In definitiva, i ringraziamenti non sono affatto – o almeno non sono solo – una spontanea manifestazione di riconoscimento dei debiti intellettuali dello scrittore, ma un genere letterario codificato finalizzato a legittimare, esaltare e valorizzare l’opera dello scrittore attraverso il ricorso a figure retoriche quali la captatio benevolentiae, il namedropping, il cleuasmo (il mostrarsi umili per farsi grandi ed esaltare il proprio narcisismo), l’enfasi (“senza di lui non ce l’avrei mai fatta”), la preterizione (per non parlare di…), l’antonomasia (i ringraziati sono tutti dei mentori), l’enumerazione (“Ringrazio A, B, C, D, E. ecc.) e altre ancora, e la costruzione di un mondo favolistico in cui tutti i ringraziati sono perfetti, ogni loro gesto – anche il più banale – è straordinario, e ogni loro azione si risolve in una cospirazione benefica affinché il sogno editoriale dell’autore si realizzi.

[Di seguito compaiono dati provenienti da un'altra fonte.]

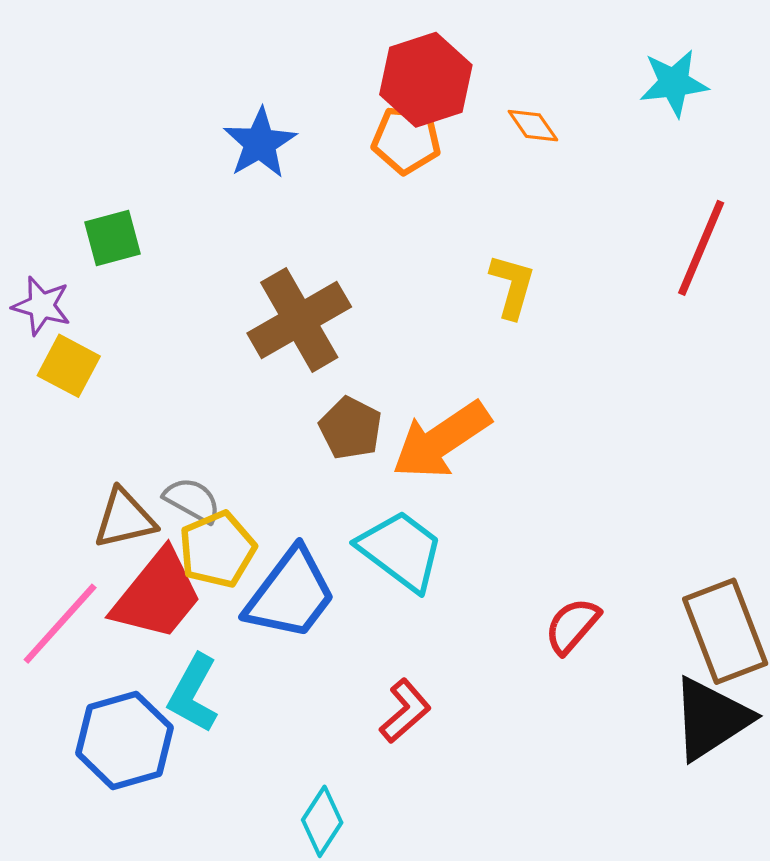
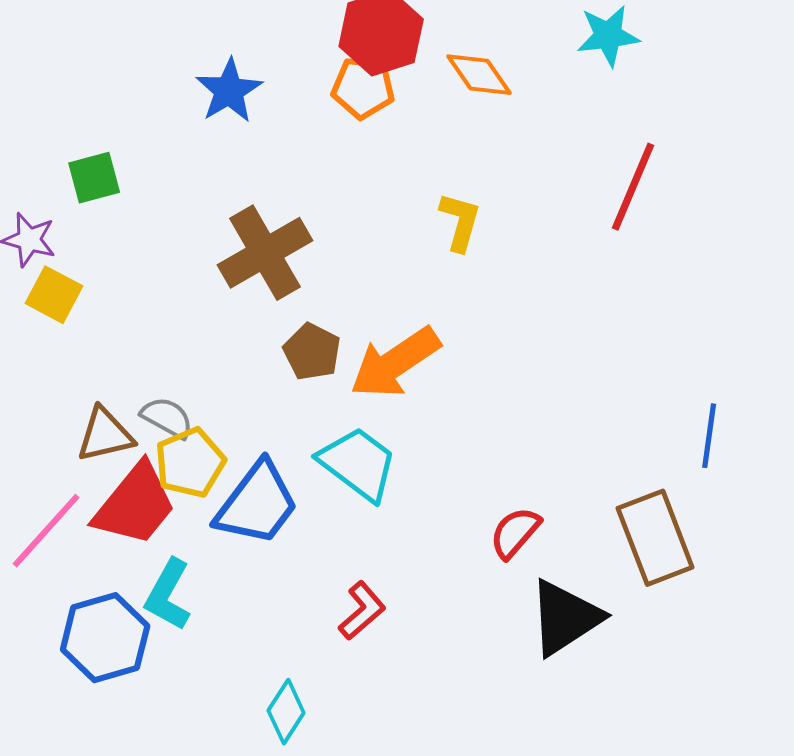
orange diamond: (533, 126) -> (479, 75), size x1.4
black triangle: (711, 719) -> (565, 618), moved

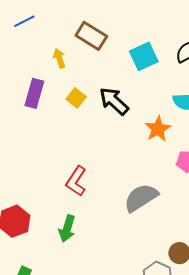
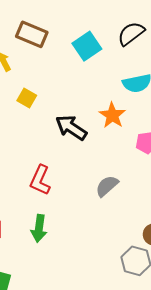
black arrow: (114, 101) -> (71, 128), moved
gray semicircle: (141, 198) -> (107, 186), size x0.7

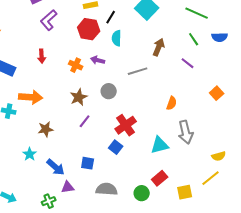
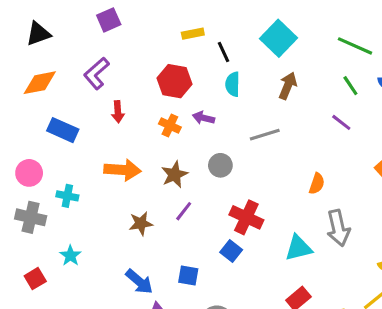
black line: (111, 17) -> (223, 52), turned -56
purple L-shape: (49, 20) -> (96, 73), moved
red hexagon: (89, 29) -> (174, 81), moved
brown arrow: (159, 47) -> (288, 86), moved
orange arrow: (31, 97) -> (122, 170), moved
red cross: (126, 125) -> (246, 217), turned -30
brown star: (46, 129) -> (141, 223), moved
cyan star: (30, 154) -> (70, 256), moved

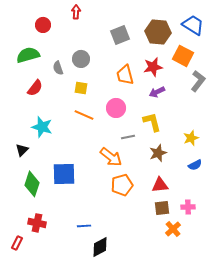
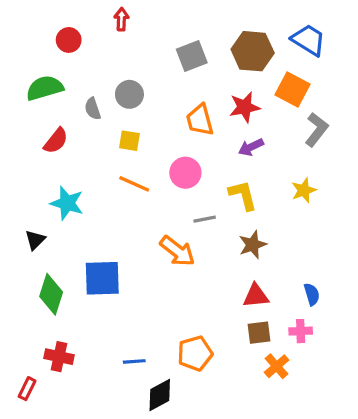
yellow star: (191, 138) -> (304, 190), moved
blue semicircle: (195, 165) -> (312, 294), moved, turned -80
orange pentagon: (122, 185) -> (195, 353), moved

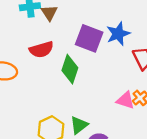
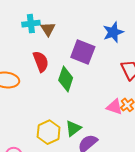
blue star: (118, 34) -> (113, 32), moved
red semicircle: (41, 50) -> (41, 62), turned -95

Come tale, il mondo dei ringraziamenti è un mondo falso e dominato dalla retorica in cui, per quanto possiate sforzarvi, non troverete mai la verità sul vostro autore preferito. Questo, gli autori, lo sanno benissimo, come sanno benissimo a che cosa servono davvero i ringraziamenti.

Non è un caso che alcuni scrittori ringrazino anche i loro lettori, presenti, passati e futuri. Del resto, è per loro che si scrive. Ed è per loro che, in ultima analisi, si ringrazia.

Che cosa non si fa per la gloria!

Riferimenti

Cialdini, R. B., Borden, R. J., Thorne, A., Walker, M. R., Freeman, S., Sloan, L. R., 1976, “Basking in reflected glory: Three (football) field studies”, Journal of Personality and Social Psychology, vol. 34, n. 3, pp. 366-375.

Deotto, F.,2014, Condominio R39, Einaudi, Torino.

Genette, G., 1989, Soglie. I dintorni del testo, Einaudi, Torino.

Mauss, M., 1991, Teoria generale della magia, Einaudi, Torino.

Nietzsche, F., 1983, Umano, troppo umano, I, Mondadori, Milano.

Notarberardino, V., 2020, Fuori di testo. Titoli, copertine, fascette e altre diavolerie, Ponte alle Grazie, Milano.

Regalia, C., Paleari, G., 2016, Saper dire grazie. Perché conviene, Il Mulino, Bologna.